*** Supplied material ***

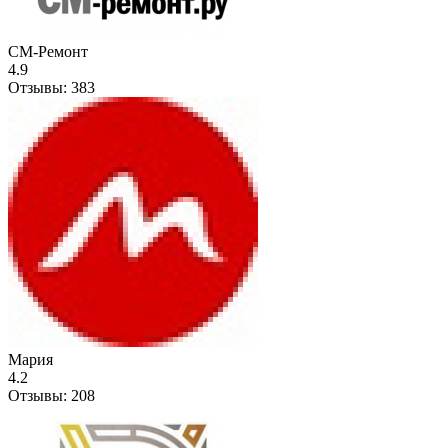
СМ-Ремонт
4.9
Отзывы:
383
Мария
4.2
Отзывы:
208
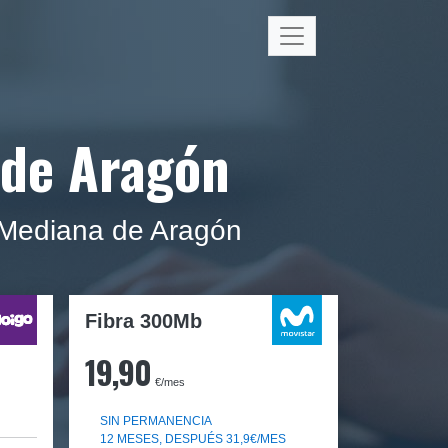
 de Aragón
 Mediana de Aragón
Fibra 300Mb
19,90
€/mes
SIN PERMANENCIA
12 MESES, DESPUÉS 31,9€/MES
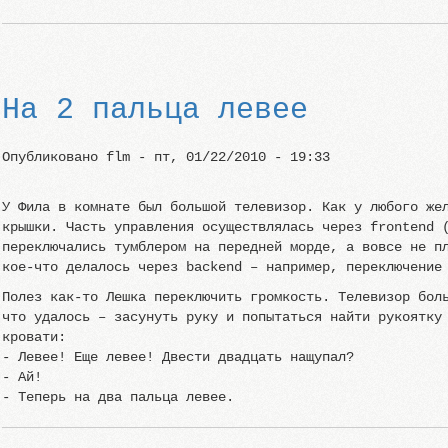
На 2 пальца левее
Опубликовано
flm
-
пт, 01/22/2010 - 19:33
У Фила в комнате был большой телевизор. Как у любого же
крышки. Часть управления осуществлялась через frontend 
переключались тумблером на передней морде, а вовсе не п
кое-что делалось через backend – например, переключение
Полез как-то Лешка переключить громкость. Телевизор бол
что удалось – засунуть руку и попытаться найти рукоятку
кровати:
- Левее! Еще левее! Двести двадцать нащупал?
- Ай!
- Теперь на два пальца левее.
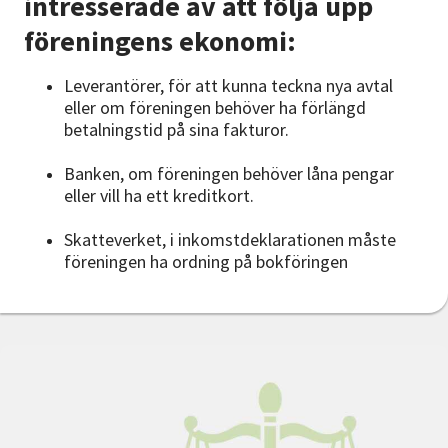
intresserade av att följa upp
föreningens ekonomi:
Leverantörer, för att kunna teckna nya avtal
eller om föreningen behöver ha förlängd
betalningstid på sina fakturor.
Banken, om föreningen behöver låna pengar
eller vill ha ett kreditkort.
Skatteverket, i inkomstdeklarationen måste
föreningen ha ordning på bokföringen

*** End of Supplied material ***
*** Supplied material ***

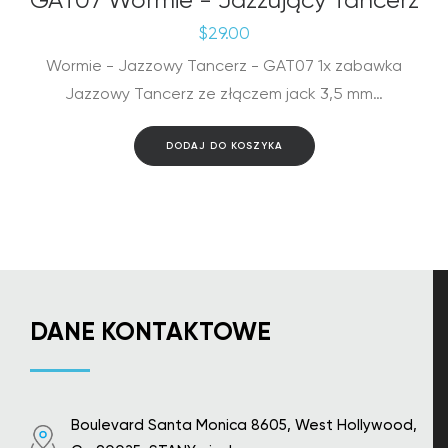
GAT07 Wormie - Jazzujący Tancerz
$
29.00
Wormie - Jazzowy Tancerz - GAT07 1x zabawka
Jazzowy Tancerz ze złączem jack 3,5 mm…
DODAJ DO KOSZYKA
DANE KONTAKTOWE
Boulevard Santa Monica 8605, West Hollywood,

*** End of Supplied material ***

#### Task instructions
Word for word, restate the lines of the data above that fall between the line holding "eller vill ha ett kreditkort." and the line holding "föreningen ha ordning på bokföringen", inclusive, and no other lines.

#### Written response
eller vill ha ett kreditkort.
Skatteverket, i inkomstdeklarationen måste
föreningen ha ordning på bokföringen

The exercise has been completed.